For Long Island’s CRE community, this shift is both an opportunity and a challenge.

Many local firms are lean, entrepreneurial and relationship-driven – strengths that have defined the market for decades. But those same strengths can become vulnerabilities if we ignore the data transformation happening around us. The firms that learn how to combine human insight with intelligent systems will have a significant competitive edge.

That doesn’t mean AI is here to replace professionals – far from it.

Real estate remains fundamentally about relationships, strategy and local knowledge, and AI can augment that expertise. Imagine being able to instantly identify properties most likely to trade in the next 12 months, or assess a tenant’s real-time credit risk, or model the impact of zoning changes in real time.

These capabilities don’t eliminate the role of the broker, developer or property manager. They elevate it.

At the Commercial Industrial Brokers Society of Long Island, we see this conversation as essential to Long Island’s future. Our region is facing real economic and demographic pressures: evolving office demand, rising interest rates, changing work patterns, new expectations from tenants.
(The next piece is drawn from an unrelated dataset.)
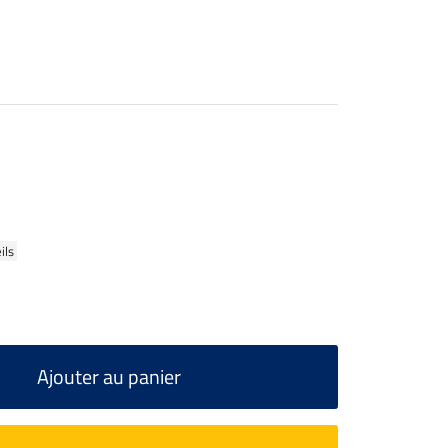
ils
Ajouter au panier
Artificial intelligence won’t solve these issues on its own, but it will separate those who can see around corners from those who can’t.

Multi-use: Rather than replace commercial brokers, properly deployed AI technologies can lift them up.
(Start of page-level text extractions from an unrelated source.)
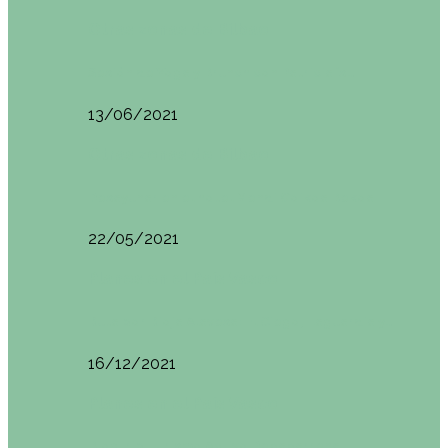
Otras zonas de Bilbao
Sesión de Yoga y Brunch con Patricia ´s…
13/06/2021
Otras zonas de Bilbao
Desayunar en el hotel Mendi Goikoa Bekoa
22/05/2021
Planes en el País Vasco
Ruta por Rioja Alavesa: El Ciego, Laguardia y…
16/12/2021
Planes en el País Vasco
Blogtrip Turismo Activo Debabarrena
For example, predictive analytics could help us better understand shifts in industrial space demand, while AI-driven valuation models could bring new precision to deal-making in uncertain markets.

The adoption curve won’t be easy. Many firms still struggle with data hygiene, legacy systems and cultural resistance to change. But just as CRE professionals once adapted to cell phones, email, CoStar and digital marketing, they’ll adapt to this.

The difference is speed: What once took decades is now happening in a few short years.

The question for Long Island’s CRE community is not whether AI will shape our industry; it already is. The question is, who will lead and who will be left catching up.

That’s why CIBS is committed to fostering dialogue, education and collaboration around this issue. Our role as a professional organization is not just to connect people but to help prepare them for the future.

Artificial intelligence won’t replace real estate professionals. But those who learn to use it strategically will redefine what it means to be one.

Ralph Benzakein is president of the Commercial Industrial Brokers Society of Long Island and senior vice president for Cresa Long Island.